Les organisations colombiennes ont donné un élan décisif au Plan national d’action de la résolution 1325, lors de la semaine sur les femmes, la paix et la sécurité des Nations unies.

Les organisations colombiennes ont donné un élan décisif au Plan national d’action de la résolution 1325, lors de la semaine sur les femmes, la paix et la sécurité des Nations unies.

Durant 23 ans, des organisations de femmes du monde entier ont eu recours à la résolution 1325 des Nations unies sur les femmes, la paix et la sécurité, pour améliorer la vie de millions de jeunes filles et de femmes, en particulier celles qui subissent les conséquences de la violence, de la guerre et des conflits armés. La ténacité de milliers en femmes en a fait l’une des résolutions de l’ONU les plus populaires et les plus scrutées dans le monde.

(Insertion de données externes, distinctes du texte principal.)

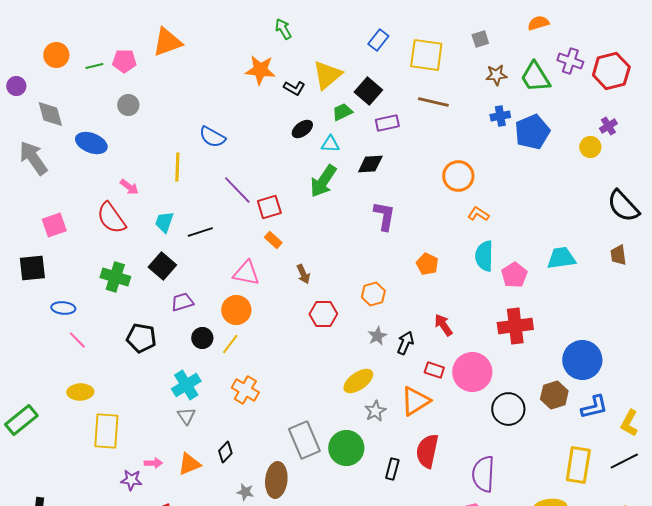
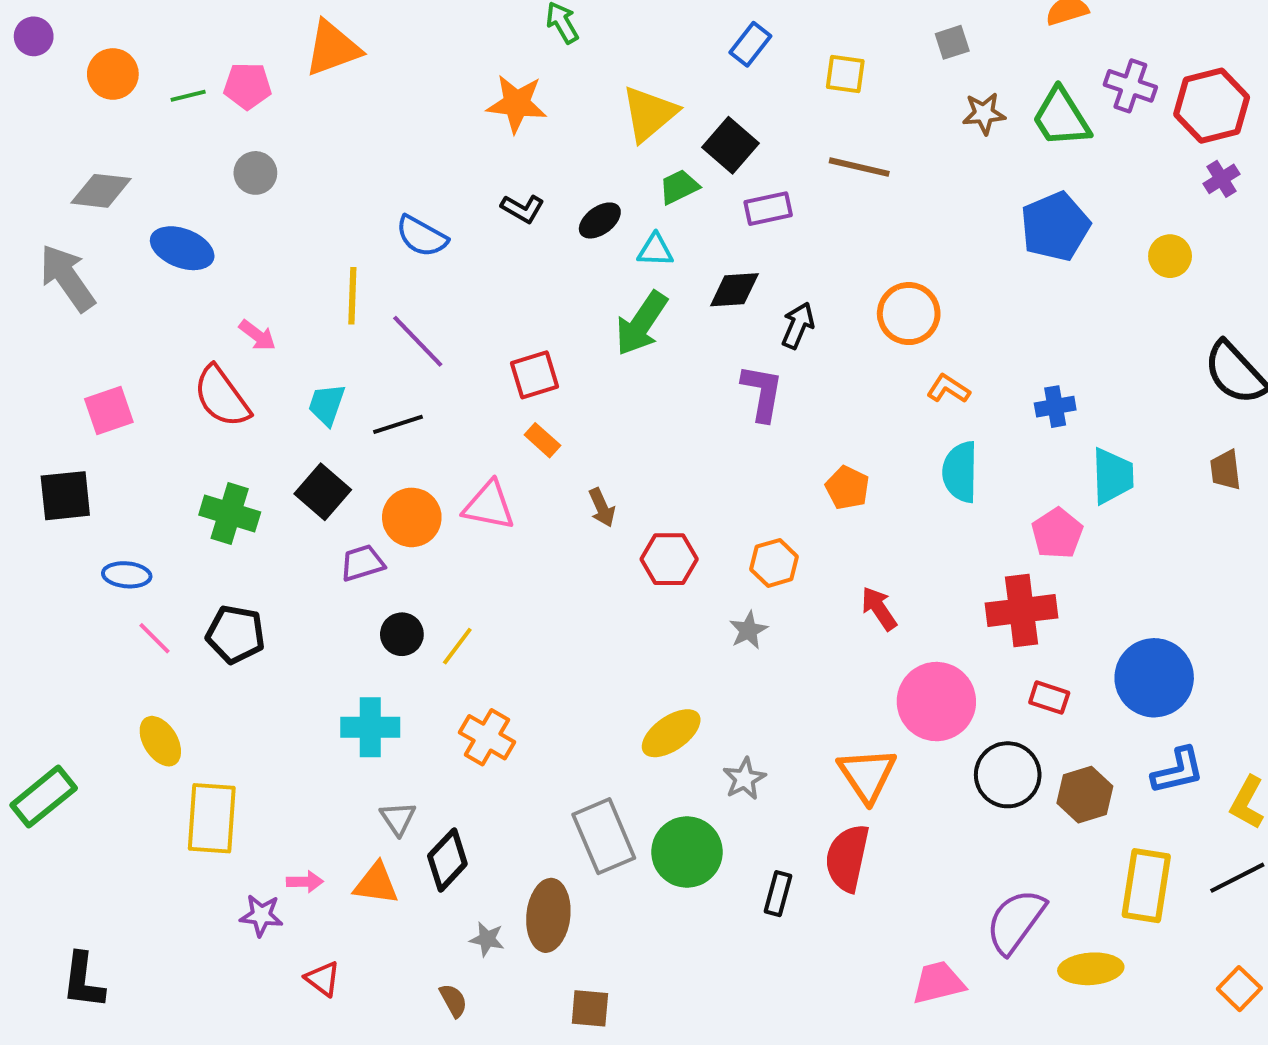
yellow square: (426, 55) -> (845, 74), size x0.6
purple circle: (16, 86) -> (34, 36), moved
black L-shape: (294, 88) -> (523, 209), moved
gray diamond: (50, 114) -> (101, 191), turned -68
blue cross: (500, 116) -> (1055, 407), moved
purple cross: (608, 126) -> (1221, 179), moved
purple line: (237, 190) -> (418, 341), moved
cyan trapezoid: (561, 258) -> (1113, 476), turned 96
pink pentagon: (514, 275) -> (1057, 533), moved
orange hexagon: (373, 294) -> (774, 563), moved
orange circle: (236, 310) -> (412, 517), moved
red hexagon: (323, 314) -> (669, 559), moved
black pentagon: (141, 338) -> (236, 634), moved
black arrow: (405, 343) -> (798, 325), moved
red rectangle: (434, 370) -> (1049, 698), moved
yellow ellipse: (358, 381) -> (671, 733), moved
cyan cross: (186, 385) -> (370, 727), turned 32
yellow ellipse: (80, 392) -> (160, 741), turned 60
brown hexagon: (554, 395) -> (1085, 795), moved
orange triangle: (415, 401) -> (867, 775), moved, turned -32
gray triangle: (186, 416) -> (398, 818), moved
black diamond: (225, 452) -> (447, 860), size x1.4
orange triangle: (189, 464) -> (376, 884), turned 30
purple semicircle: (483, 474) -> (1016, 921), moved, turned 33

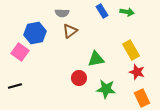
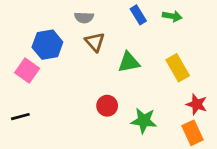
brown triangle: (70, 31) -> (95, 42), turned -35
green triangle: (96, 59) -> (129, 62), moved
red star: (137, 72) -> (197, 104), moved

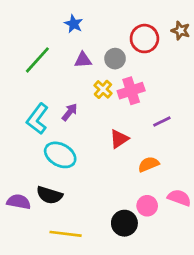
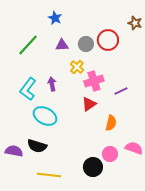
red circle: (144, 39) -> (108, 40), moved
pink cross: (131, 91) -> (94, 81), moved
purple arrow: (70, 112) -> (52, 84), turned -48
orange semicircle: (148, 164) -> (111, 123), turned 126

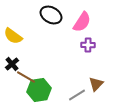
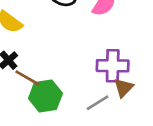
purple cross: (88, 45) -> (113, 66), moved, size x1.6

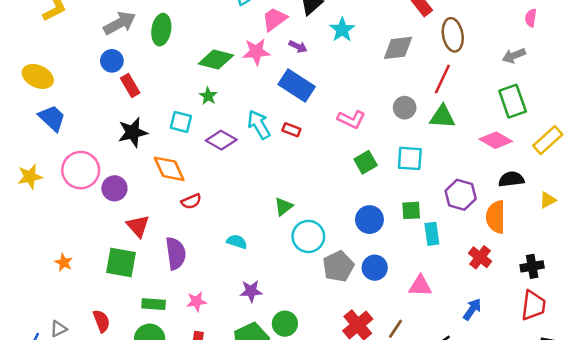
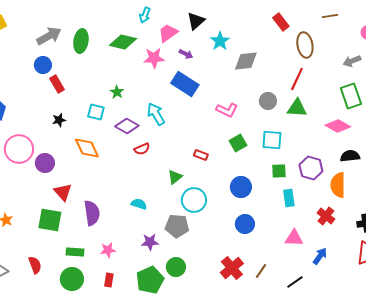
gray diamond: (398, 48) -> (246, 61), moved
green diamond: (216, 60) -> (123, 42), moved
red rectangle: (291, 130) -> (201, 155), moved
black star: (133, 132) -> (59, 120), size x0.6
red semicircle: (191, 201) -> (142, 149), moved
green square: (411, 210) -> (279, 171), moved
gray pentagon: (338, 266) -> (177, 226), moved, turned 30
pink triangle: (420, 286) -> (294, 238), moved

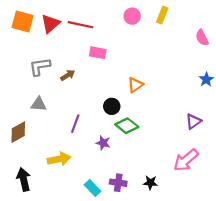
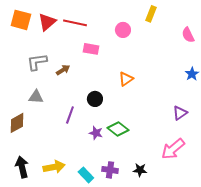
pink circle: (132, 16) -> (123, 30), moved
black circle: (112, 106) -> (95, 99), moved
green diamond: (127, 126) -> (118, 129), moved
yellow arrow: (59, 159) -> (54, 167), moved

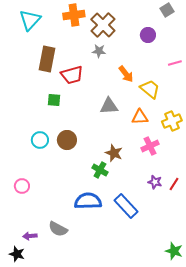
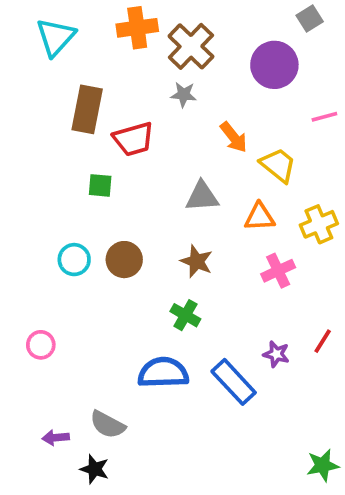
purple circle: (148, 35) -> (274, 65), size x1.6
brown star: (114, 153) -> (197, 261), moved
purple star: (155, 182) -> (276, 354), moved
green star: (174, 251) -> (323, 465), turned -30
black star: (17, 254) -> (95, 469), moved

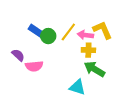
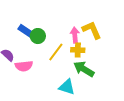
yellow line: (68, 32) -> (56, 52), moved
pink arrow: (85, 35) -> (75, 35), turned 77

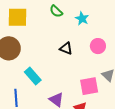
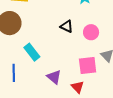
pink circle: (98, 46) -> (91, 32), moved

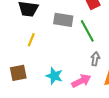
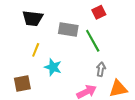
cyan star: (54, 76) -> (53, 67), moved

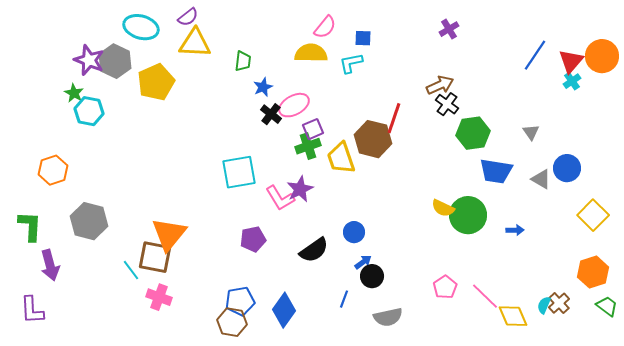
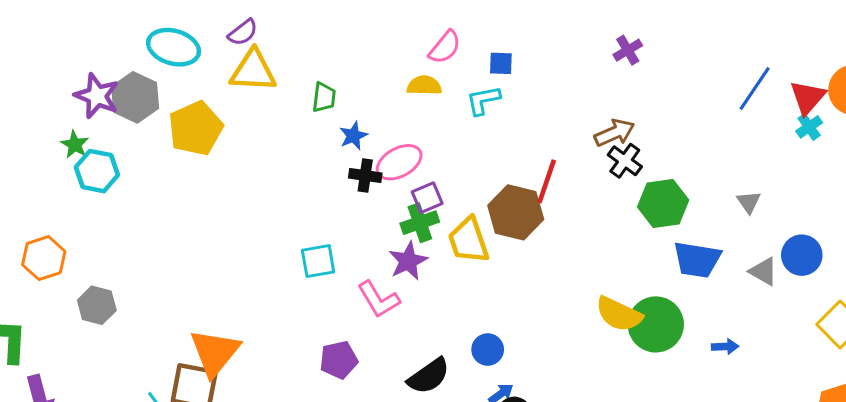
yellow semicircle: (311, 53) -> (424, 86), size x0.7
black cross: (271, 114) -> (365, 176), turned -30
cyan square: (239, 172) -> (318, 261), size x0.7
purple star: (300, 189) -> (408, 261), moved
yellow semicircle: (443, 208) -> (619, 314), size x1.4
gray hexagon: (89, 221) -> (97, 305), moved, size x0.7

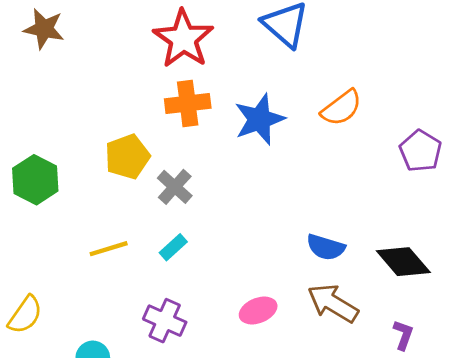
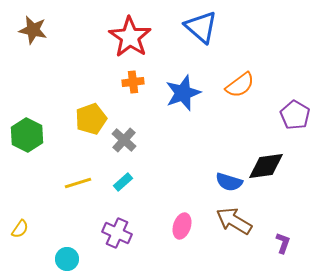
orange cross: (188, 104) -> (133, 82), size x0.7
black diamond: (403, 262) -> (266, 166), moved, turned -57
pink ellipse: (258, 310) -> (182, 226), turned -50
yellow semicircle: (25, 315) -> (20, 229), size x0.7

La résolution 1325 a été adoptée à l’unanimité par le Conseil de sécurité des Nations unies en 2000 et, par conséquent, son application est obligatoire.

En octobre dernier, la Colombie a rejoint la liste des États qui ont fait de cette résolution une politique de gouvernement. La Colombie est devenue le dixième pays latino-américain à élaborer une feuille de route pour appliquer cette résolution. Sans les femmes organisées dans la société civile colombienne, cette avancée ne se serait tout simplement jamais produite. Il s’agit d’une étape formelle très importante, qui reporte la responsabilité de l’application de la résolution sur l’État colombien ; en effet, la résolution 1325 a été l’outil qui a conduit au premier accord de paix au monde présentant une approche de genre. En ce sens, un Plan d’action nationale permettra de donner vie à l’approche de genre des accords de paix, à condition qu’il soit doté d’un budget, de mesures et d’indicateurs véritablement spécifiques. Pour l’heure, ce plan est en cours de formulation.

« Alianza 1325 » à New York

Comme chaque année en octobre, la Commission de la condition de la femme du Conseil économique et social de l’ONU s’est réunie à New York. Il s’agit de l’un des seuls espaces intergouvernementaux exclusivement consacré à la promotion de l’égalité de genre et de l’empowerment des femmes, créé en 1946. Cette année, dans le cadre du 23e anniversaire de la résolution 1325 du Conseil de sécurité des Nations unies, la Colombie a pris la responsabilité de présenter son engagement à concevoir un Plan d’action 1325.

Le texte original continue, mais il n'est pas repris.